··· Source material
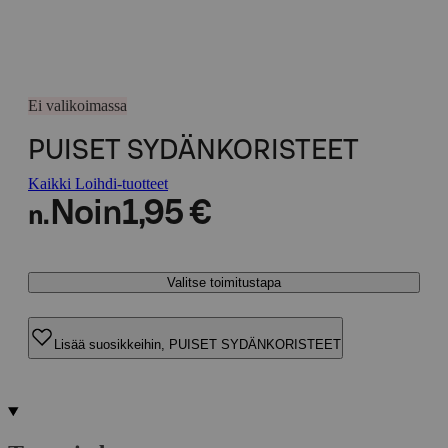
Ei valikoimassa
PUISET SYDÄNKORISTEET
Kaikki Loihdi-tuotteet
Noin
1,95 €
n.
Valitse toimitustapa
Lisää suosikkeihin, PUISET SYDÄNKORISTEET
······
* _Exercise directions_:
Leave out the images and transcribe all the records exactly.

* _Answer for the task_:
Ei valikoimassa
PUISET SYDÄNKORISTEET
Kaikki Loihdi-tuotteet
Noin
1,95 €
n.
Valitse toimitustapa
Lisää suosikkeihin, PUISET SYDÄNKORISTEET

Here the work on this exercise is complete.